Saturday, 8 April 2017

Building Active Citizenry: The Key to a Participatory Democracy

Protesters marching from District 6 to Parliament in Cape Town

Yesterday, on Friday 7 April 2017, South Africans took to the streets in their tens of thousands to protest against the presidency of Jacob Zuma and the failure of the ANC to hold him to account for reckless decision-making that has sent shock waves through the economy and threatened the livelihoods and household budgets of the bulk of society. They took to the streets amidst a background of intimidation and the threat of state violence and the ANC Youth League and recently formed veterans association who effectively positioned themselves as the ANC’s extra-state militia.

The International Workers Vanguard Party cut a lonely figure

The marches were most notable for the absence of organised labour, and that middle and lower middle class marchers made up the bulk of the protest actions across the country. Yet this is nothing new in the tradition of protest in South Africa. In contrast to the nostalgia impregnated versions of South African history, citizen-based anti-Apartheid protest actions were largely constituted of middle and lower middle class pockets in different communities. Organised labour usually took to the streets under their own banners and with their own demands. 

The romantic visions of the working class rising up from their homes and workplaces to hit the streets is an obfuscation of historical fact; indeed, their vulnerability often precluded them from being able to take such action. It is mainly within organised labour that they found their expression.
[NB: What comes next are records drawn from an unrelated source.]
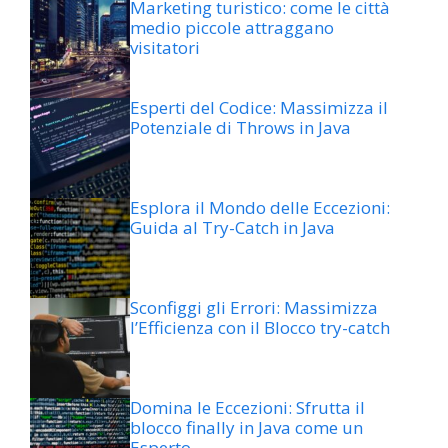
Marketing turistico: come le città
medio piccole attraggano
visitatori
Esperti del Codice: Massimizza il
Potenziale di Throws in Java
Esplora il Mondo delle Eccezioni:
Guida al Try-Catch in Java
Sconfiggi gli Errori: Massimizza
l’Efficienza con il Blocco try-catch
Domina le Eccezioni: Sfrutta il
blocco finally in Java come un
Esperto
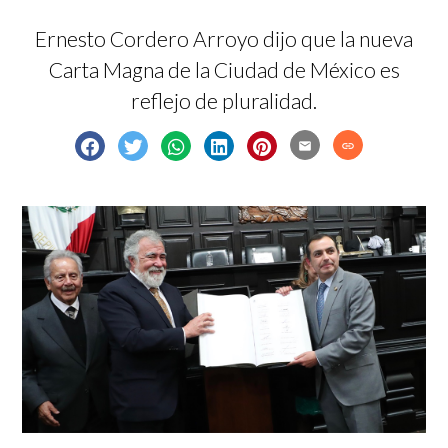
Ernesto Cordero Arroyo dijo que la nueva
Carta Magna de la Ciudad de México es
reflejo de pluralidad.
email
link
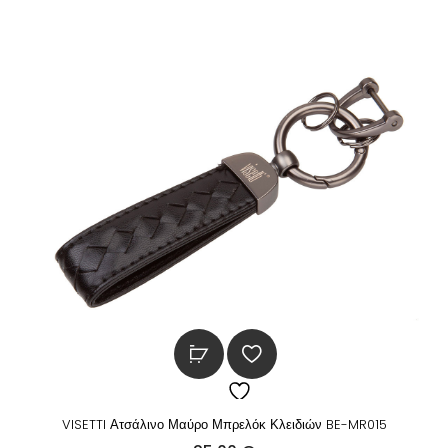
VISETTI Ατσάλινο Μαύρο Μπρελόκ Κλειδιών BE-MR015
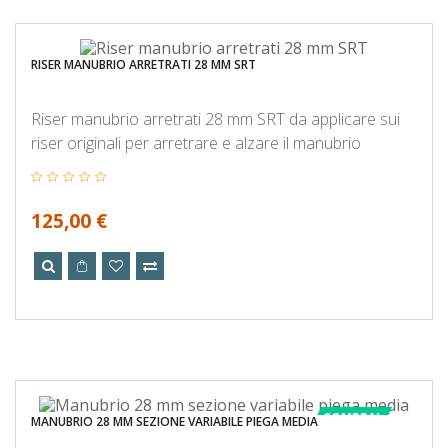
RISER MANUBRIO ARRETRATI 28 MM SRT
Riser manubrio arretrati 28 mm SRT da applicare sui
riser originali per arretrare e alzare il manubrio
125,00 €
COMPRA!
MANUBRIO 28 MM SEZIONE VARIABILE PIEGA MEDIA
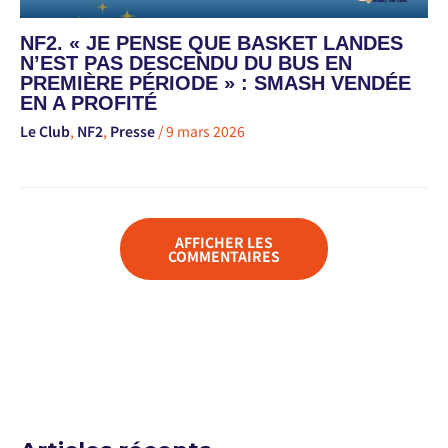
NF2. « JE PENSE QUE BASKET LANDES
N’EST PAS DESCENDU DU BUS EN
PREMIÈRE PÉRIODE » : SMASH VENDÉE
EN A PROFITÉ
Le Club
,
NF2
,
Presse
/
9 mars 2026
AFFICHER LES
COMMENTAIRES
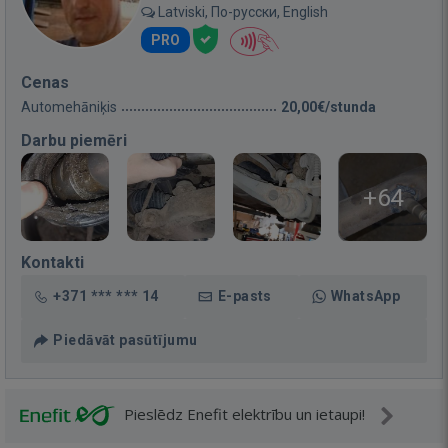
Latviski, По-русски, English
PRO
Cenas
Automehāniķis
20,00€/stunda
Darbu piemēri
+64
Kontakti
+371 *** *** 14
E-pasts
WhatsApp
Piedāvāt pasūtījumu
Pieslēdz Enefit elektrību un ietaupi!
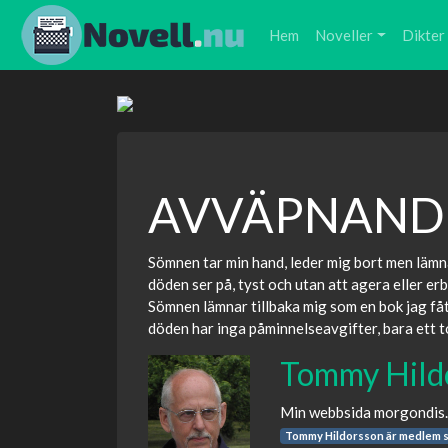
Hem
Noveller
Dikter
AVVÄPNANDE
Sömnen tar min hand, leder mig bort men lämna
döden ser på, tyst och utan att agera eller er
Sömnen lämnar tillbaka mig som en bok jag fåt
döden har inga påminnelseavgifter, bara ett tor
Tommy Hild
Min webbsida morgondis.se
Tommy Hildorsson är medlem 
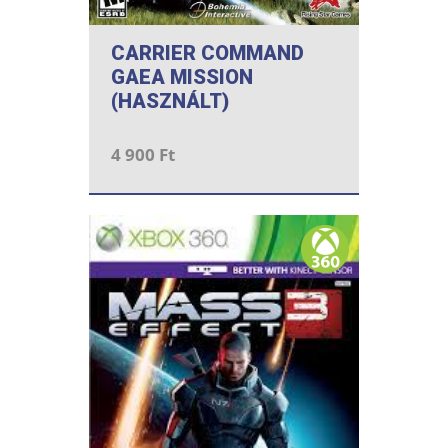
CARRIER COMMAND
GAEA MISSION
(HASZNÁLT)
4 900 Ft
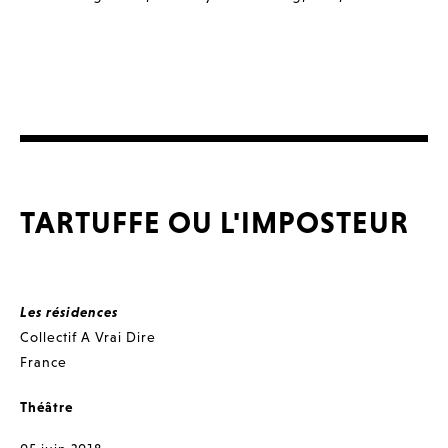
TARTUFFE OU L'IMPOSTEUR
Les résidences
Collectif A Vrai Dire
France
Théâtre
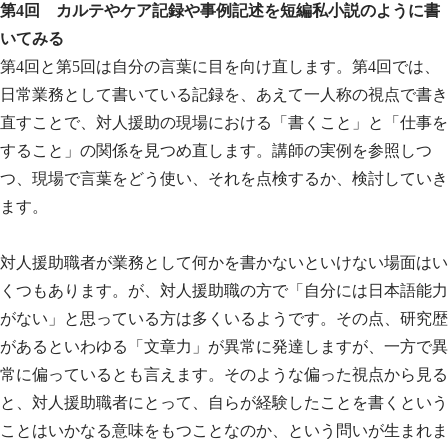
第4回 カルテやケア記録や事例記述を短編私小説のように書
いてみる
第4回と第5回は自分の言葉に目を向け直します。第4回では、
日常業務として書いている記録を、あえて一人称の視点で書き
直すことで、対人援助の現場における「書くこと」と「仕事を
すること」の関係を見つめ直します。講師の実例を参照しつ
つ、現場で言葉をどう使い、それを点検するか、検討していき
ます。
対人援助職者が業務として何かを書かないといけない場面はい
くつもあります。が、対人援助職の方で「自分には日本語能力
がない」と思っている方は多くいるようです。その点、研究歴
があるといわゆる「文章力」が異常に発達しますが、一方で異
常に偏っているとも言えます。そのような偏った視点から見る
と、対人援助職者にとって、自らが経験したことを書くという
ことはいかなる意味をもつことなのか、という問いが生まれま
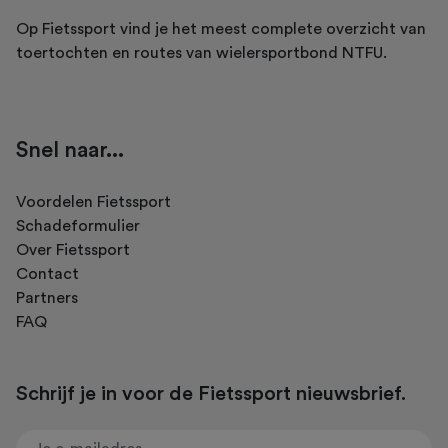
Op Fietssport vind je het meest complete overzicht van
toertochten en routes van wielersportbond NTFU.
Snel naar...
Voordelen Fietssport
Schadeformulier
Over Fietssport
Contact
Partners
FAQ
Schrijf je in voor de Fietssport nieuwsbrief.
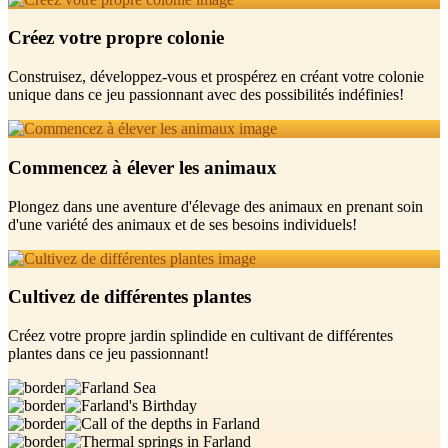
Créez votre propre colonie
Construisez, développez-vous et prospérez en créant votre colonie
unique dans ce jeu passionnant avec des possibilités indéfinies!
Commencez à élever les animaux
Plongez dans une aventure d'élevage des animaux en prenant soin
d'une variété des animaux et de ses besoins individuels!
Cultivez de différentes plantes
Créez votre propre jardin splindide en cultivant de différentes
plantes dans ce jeu passionnant!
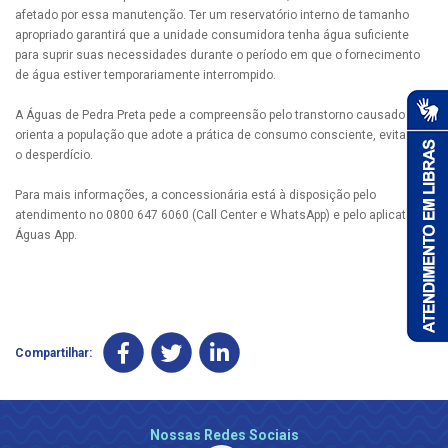
afetado por essa manutenção. Ter um reservatório interno de tamanho
apropriado garantirá que a unidade consumidora tenha água suficiente
para suprir suas necessidades durante o período em que o fornecimento
de água estiver temporariamente interrompido.
A Águas de Pedra Preta pede a compreensão pelo transtorno causado e
orienta a população que adote a prática de consumo consciente, evitando
o desperdício.
Para mais informações, a concessionária está à disposição pelo
atendimento no 0800 647 6060 (Call Center e WhatsApp) e pelo aplicativo
Águas App.
Compartilhar:
Nossas Redes Sociais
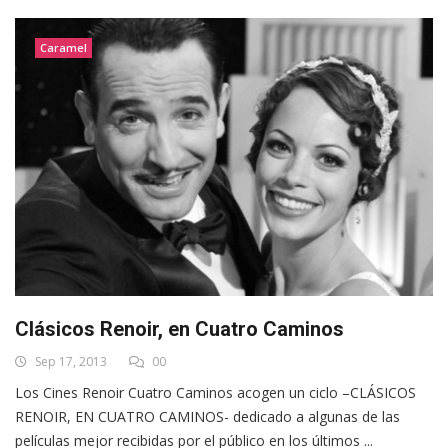
Caramel
Clásicos Renoir, en Cuatro Caminos
Sep 17, 2013
00
Los Cines Renoir Cuatro Caminos acogen un ciclo –CLÁSICOS
RENOIR, EN CUATRO CAMINOS- dedicado a algunas de las
películas mejor recibidas por el público en los últimos ...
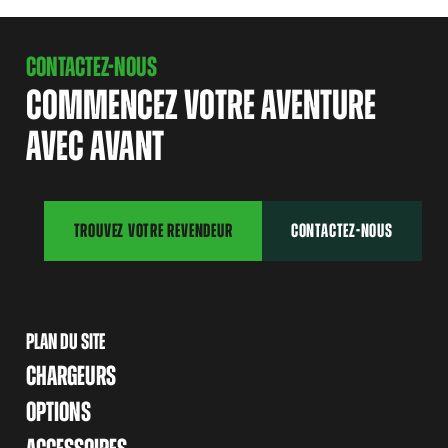
CONTACTEZ-NOUS
COMMENCEZ VOTRE AVENTURE
AVEC AVANT
TROUVEZ VOTRE REVENDEUR
CONTACTEZ-NOUS
PLAN DU SITE
CHARGEURS
OPTIONS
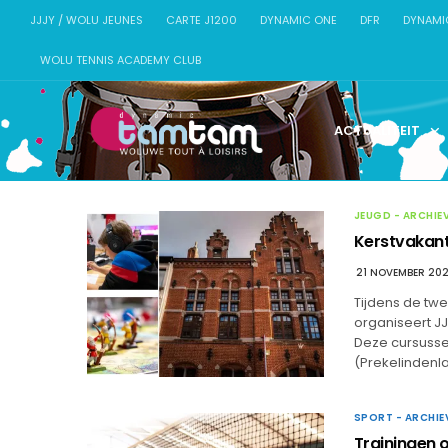
JJJY / WOLU JEUNES
CARTE J1200
DYNAMIC ONE
DFR
DYNAMI
WOLU TENNIS ACADEMY CLUB
ACTUALITEIT
JEUGD - ARCHIE
Kerstvakant
21 NOVEMBER 20
Tijdens de tw
organiseert JJJ
Deze cursussen
(Prekelindenla
SPORT - ARCHIE
Trainingen 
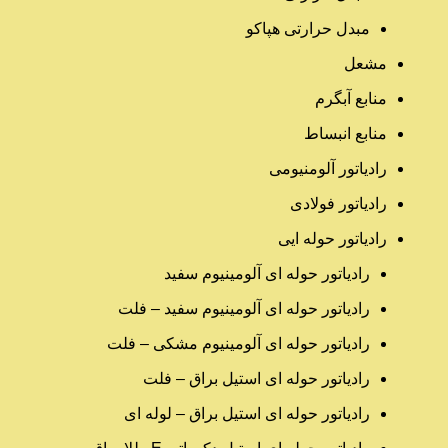
مبدل حرارتی هپاکو
مشعل
منابع آبگرم
منابع انبساط
رادیاتور آلومنیومی
رادیاتور فولادی
رادیاتور حوله ایی
رادیاتور حوله ای آلومینیوم سفید
رادیاتور حوله ای آلومینیوم سفید – فلت
رادیاتور حوله ای آلومینیوم مشکی – فلت
رادیاتور حوله ای استیل براق – فلت
رادیاتور حوله ای استیل براق – لوله ای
In the 1980s working class youth did engage in riotous activities in the quest to “make the country ungovernable” but it was not organised in the same way as labour organisations, the churches and the United Democratic Front (UDF). 

The reality of protest action in South Africa under Apartheid was that the middle classes, in particular black and brown middle classes, played a huge role in mobilising the resources, people and leadership within society to facilitate citizen-based action. What is different about yesterday’s marches is that the white middle classes came out in greater numbers than they ever have before.

This has drawn a fair amount of criticism. “Where were they during Apartheid?” the critiques go. “Where were they when Marikana happened, when the Esidemeni deaths occurred … where were they when services were failing in black townships across the country?” The debates around the legitimacy of protest action have largely revolved around the racial and class dimensions of the protests.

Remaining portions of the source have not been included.